In June of this year, the Supreme Court granted Banister’s petition for certiorari, reframing the questions presented in his (pro se) petition as “[w]hether and under what circumstances a timely Rule 59(e) motion should be recharacterized as a second or successive habeas petition under Gonzalez v. Crosby, 545 U. S. 524 (2005).” In addressing that question in his merits brief, Banister (now represented by counsel) offers two principal arguments.

First, he argues that a timely Rule 59(e) motion to alter or amend the judgment in a state prisoner’s first federal habeas petition should never be treated like a second-or-successive habeas petition because, so long as it is timely, the Rule 59(e) motion is necessarily “part of” the first proceeding. Although the Supreme Court in Gonzalez had held that some motions for relief from judgment under Rule 60(b) should be treated as second-or-successive motions, Banister argues that—unlike Rule 60(b) motions, which seek to reopen adverse final judgments after the appellate process has run its course—a Rule 59(e) motion must be filed before the first appeal and so does not raise the same opportunity “to revive a fully adjudicated first habeas application.” Both amicus briefs in support of Banister—by a group of leading academic experts on habeas corpus and the National Association of Criminal Defense Lawyers—likewise emphasize the myriad structural differences between the two forms of relief, and Rule 59(e)’s historic role in allowing trial courts to perfect their judgments prior to an appeal.

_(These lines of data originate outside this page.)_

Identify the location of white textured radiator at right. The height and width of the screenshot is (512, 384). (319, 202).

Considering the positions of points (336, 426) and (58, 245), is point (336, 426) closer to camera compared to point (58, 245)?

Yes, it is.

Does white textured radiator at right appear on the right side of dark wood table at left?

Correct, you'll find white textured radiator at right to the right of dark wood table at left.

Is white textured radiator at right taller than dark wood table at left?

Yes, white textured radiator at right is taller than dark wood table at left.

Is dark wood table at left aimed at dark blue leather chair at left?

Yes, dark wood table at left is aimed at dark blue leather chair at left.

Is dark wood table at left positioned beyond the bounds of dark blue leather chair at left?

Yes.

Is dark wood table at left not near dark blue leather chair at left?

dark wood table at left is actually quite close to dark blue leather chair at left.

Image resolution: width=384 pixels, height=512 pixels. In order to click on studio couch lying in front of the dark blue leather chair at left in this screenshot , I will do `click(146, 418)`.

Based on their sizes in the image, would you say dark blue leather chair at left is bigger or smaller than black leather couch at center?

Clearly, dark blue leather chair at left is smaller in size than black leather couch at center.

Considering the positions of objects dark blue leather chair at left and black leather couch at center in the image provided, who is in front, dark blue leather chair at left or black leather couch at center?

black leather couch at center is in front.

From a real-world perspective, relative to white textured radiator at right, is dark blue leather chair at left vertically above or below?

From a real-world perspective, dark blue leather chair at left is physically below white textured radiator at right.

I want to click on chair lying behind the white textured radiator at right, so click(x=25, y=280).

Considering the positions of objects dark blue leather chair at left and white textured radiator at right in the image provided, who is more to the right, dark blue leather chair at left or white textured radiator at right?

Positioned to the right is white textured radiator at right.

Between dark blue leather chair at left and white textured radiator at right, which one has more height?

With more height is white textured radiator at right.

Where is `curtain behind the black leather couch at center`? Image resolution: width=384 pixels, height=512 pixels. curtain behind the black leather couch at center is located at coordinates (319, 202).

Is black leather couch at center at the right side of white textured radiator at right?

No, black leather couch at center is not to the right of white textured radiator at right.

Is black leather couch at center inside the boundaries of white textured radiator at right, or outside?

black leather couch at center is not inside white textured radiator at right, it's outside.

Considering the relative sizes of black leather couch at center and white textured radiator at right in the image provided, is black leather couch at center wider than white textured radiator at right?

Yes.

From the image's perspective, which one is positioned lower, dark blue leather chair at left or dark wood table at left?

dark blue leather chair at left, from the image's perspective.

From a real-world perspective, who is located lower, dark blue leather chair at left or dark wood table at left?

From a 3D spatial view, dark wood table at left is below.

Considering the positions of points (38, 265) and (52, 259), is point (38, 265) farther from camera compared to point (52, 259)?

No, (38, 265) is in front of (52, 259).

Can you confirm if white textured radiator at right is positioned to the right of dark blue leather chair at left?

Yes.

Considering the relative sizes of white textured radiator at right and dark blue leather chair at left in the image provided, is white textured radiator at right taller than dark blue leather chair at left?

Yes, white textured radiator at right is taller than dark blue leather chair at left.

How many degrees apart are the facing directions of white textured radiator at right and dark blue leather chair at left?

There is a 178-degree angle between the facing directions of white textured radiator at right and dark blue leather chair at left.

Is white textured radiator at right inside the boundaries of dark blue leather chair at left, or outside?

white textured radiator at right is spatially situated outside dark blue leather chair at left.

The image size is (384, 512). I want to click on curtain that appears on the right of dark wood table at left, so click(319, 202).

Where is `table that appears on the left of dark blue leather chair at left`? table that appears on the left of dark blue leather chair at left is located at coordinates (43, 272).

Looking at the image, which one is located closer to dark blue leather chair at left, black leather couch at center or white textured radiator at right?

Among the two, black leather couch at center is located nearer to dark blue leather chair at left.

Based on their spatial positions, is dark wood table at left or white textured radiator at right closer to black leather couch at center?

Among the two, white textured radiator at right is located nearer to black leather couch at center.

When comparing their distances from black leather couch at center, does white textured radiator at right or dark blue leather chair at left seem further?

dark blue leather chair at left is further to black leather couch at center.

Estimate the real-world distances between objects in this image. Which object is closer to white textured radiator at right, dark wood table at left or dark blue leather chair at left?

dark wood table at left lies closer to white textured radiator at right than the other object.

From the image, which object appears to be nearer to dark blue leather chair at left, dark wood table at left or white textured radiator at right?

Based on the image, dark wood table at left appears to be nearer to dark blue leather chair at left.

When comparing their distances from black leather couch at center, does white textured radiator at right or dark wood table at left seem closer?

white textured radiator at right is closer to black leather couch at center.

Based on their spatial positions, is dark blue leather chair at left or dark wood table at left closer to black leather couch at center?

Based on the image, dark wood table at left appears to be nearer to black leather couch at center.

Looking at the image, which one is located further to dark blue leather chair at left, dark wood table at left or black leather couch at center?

Second, Banister argues that Rule 59(e) motions to amend the judgment of a first federal habeas petition should at least be treated as part of that proceeding when they do not seek to raise new claims—as was true in his case. Thus, Banister argues, the court could resolve his case on the narrower ground that, at least when a Rule 59(e) motion merely seeks reconsideration of the district court’s initial decision, it should not be understood as a new, second-or-successive application.

In contrast, the state of Texas, representing respondent Lorie Davis, the director of the Correctional Institutions Division of the Texas Department of Criminal Justice, argues that Rule 59(e) motions should be treated as second-or-successive applications whenever they present claims that were, or could have been, adjudicated in the first habeas petition. Thus, what Texas calls “the Gonzalez principle” “applies with equal force to Rule 59(e) motions.” In an amicus brief in support of the state, the federal government takes a similar position, arguing that “[w]hen a district court has already entered a final judgment denying habeas relief, a motion that raises new claims or seeks readjudication of previously rejected claims is ‘inconsistent with’ AEDPA’s bar on second or successive habeas applications, irrespective of which particular Federal Rule of Civil Procedure it may invoke.” Fifteen other states, who also filed an amicus brief in support of Texas, agree with that argument.

But as Banister notes in his reply brief, there is no evidence prior to AEDPA of a court’s ever construing a timely Rule 59(e) motion to reconsider the denial of a first habeas petition as a second-or-successive application for relief—and no evidence in AEDPA or its legislative history of an attempt to change that understanding. Instead, Banister explains, the argument advanced by Texas and its amici rises and falls on Gonzalez—and whether what the court there held with respect to Rule 60(b) motions should also apply to Rule 59(e).

It’s likely that this will be the focus of next Wednesday’s argument—with justices pushing back on the one hand against Banister and his amici’s efforts to distinguish Rule 59(e) from Rule 60(b), and on the other hand against Texas and the federal government’s efforts to read them together. And although a decision siding with Texas would only mean that Banister’s application for a certificate of appealability was untimely in this case, it could have far broader ramifications going forward—because AEDPA limits to two very specific circumstances the available grounds for relief in a second-or-successive application for post-conviction relief by state or federal prisoners. A ruling for Texas, therefore, would dramatically curtail the availability of Rule 59(e) motions in all first federal habeas petitions by state or federal prisoners.